By Wang Zihmin,李旭峰 2019
work is going on.
This implementation is based on the paper TDconvED by Jingwen Chen et al. at https://arxiv.org/abs/1905.01077v1?fbclid=IwAR3PIjrHeMBZYcXfPm6J6mIkndjihtIlqsAjQopD_g-TlVvuwZWzEBMf-1Y.
git clone https://github.com/b05902062/TDConvED.git
cd TDConvED
cd src
#defualt is to download training dataset
python3 acquire_images.py
#download testing dataset
python3 acquire_images.py --file ../data/msr_vtt/test.json
downlod videos and sample images from videos according to msr vtt json file.
The process takes about 2.5hrs and 1hrs on our machine. It takes about 1.3GB and 0.6GB of disk space respectively.

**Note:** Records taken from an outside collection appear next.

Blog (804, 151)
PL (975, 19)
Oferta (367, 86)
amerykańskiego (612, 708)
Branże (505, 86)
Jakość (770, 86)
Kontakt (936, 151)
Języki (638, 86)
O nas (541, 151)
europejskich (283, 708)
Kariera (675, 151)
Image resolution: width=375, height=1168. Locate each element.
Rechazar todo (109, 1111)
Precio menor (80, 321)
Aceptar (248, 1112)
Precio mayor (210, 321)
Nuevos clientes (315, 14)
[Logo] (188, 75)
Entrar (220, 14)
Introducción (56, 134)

Some warning messeage regarding downloading or sampling should be acceptable.
#default is to build training vocabulary.
python3 build_vocab.py
#build testing vocabulary
python3 build_vocab.py --min_count 1 --file ../data/msr_vtt/test.json
Organize all data into proper format.
#train with default parameters
python3 train.py
#Some result. Times it with 100 to get the result as percentage as in the paper.
Epoch: 1/10 , train BLEU@4: 0.2504181822774608 , test BLEU@4: 0.19647498017409695
Epoch: 2/10 , train BLEU@4: 0.336280684330615 , test BLEU@4: 0.2034428793154184
Epoch: 3/10 , train BLEU@4: 0.37172188638671383 , test BLEU@4: 0.18659927072256907
Epoch: 4/10 , train BLEU@4: 0.40931475958462166 , test BLEU@4: 0.19302179117317217
Epoch: 5/10 , train BLEU@4: 0.4533808649546446 , test BLEU@4: 0.1881313664760037
Epoch: 6/10 , train BLEU@4: 0.47106283492848516 , test BLEU@4: 0.16356477544284143
Epoch: 7/10 , train BLEU@4: 0.4973070155332076 , test BLEU@4: 0.16795545108050405
Epoch: 8/10 , train BLEU@4: 0.5160734514139727 , test BLEU@4: 0.1647126360258762
Epoch: 9/10 , train BLEU@4: 0.5173238094007665 , test BLEU@4: 0.15077383177620193
Epoch: 10/10 , train BLEU@4: 0.5149565933986803 , test BLEU@4: 0.13222158469164846
The logs will be stored in TDConvED/logs and checkpoints will be stored in TDConvED/checkpoints by default.
Some warning messeage from BLEU evaluation should be acceptable.
#to see how to modify some parameters' settings.
python3 train.py -h
First, you need to have a video. You can also download one from youtube.
#We provide a simple way to download video from youtube.
#launch python or write in a python file. We launch python directly here.
python3
#import function
from acquire_images import download_video
#replace the url to download a video you want.
#download_video(url,output_dir,video_name)
#url is a string. url to a youtube video to be downloaded.
#output_dir is a string. a directory to store downloaded video.
#video_name is a string. the name without extension for the newly downloaded video.
#E.g. video_name='hello', the video would be named as 'hello.mp4' and stored in output_dir.
download_video('https://www.youtube.com/watch?v=3nmcs4G_KLw','../data/','robot')
We can launch python or write in a file to generate caption. We also launch python here.
python3
#import function
from generate_caption import generate_caption
#generate_caption(video_path,ckp_path)
#video_path is a string, help='path to video file'
#ckp_path is a string, help='path to a checkpoint(model) used to generate captions. checkpoint can be found in ../checkpoints by default. Check logs in ../logs to choose the one with highest BLEU score'
#A sample checkpoint can be found at a google drive link: (https://drive.google.com/file/d/1SCoV2QRMQ-iJ7Vu9JygEnaGvRl0fX80v/view?usp=sharing)
generate_caption('../data/robot.mp4',<path_to_checkpoint>)
#you can specify some parameters.
#generate_caption() returns a list(len=return_top) of list(len=# of words in this sentence) of string.
#start is a float specifying the start time in seconds of the segment of the video on which you want to generate caption.
#end is a float specifying the end time in seconds of the segment of the video on which you want to generate caption.
#return_top specify the number of sentences with highest possibility to return.
#beam_size is the window size for beam search higher beam size can be better but slower.
generate_caption('../data/robot.mp4',<checkpoint_path>,start=11,end=28,beam_size=20,return_top=5)
For further understanding of the implementation, you can see the heavily annotated code in /src or see the original paper.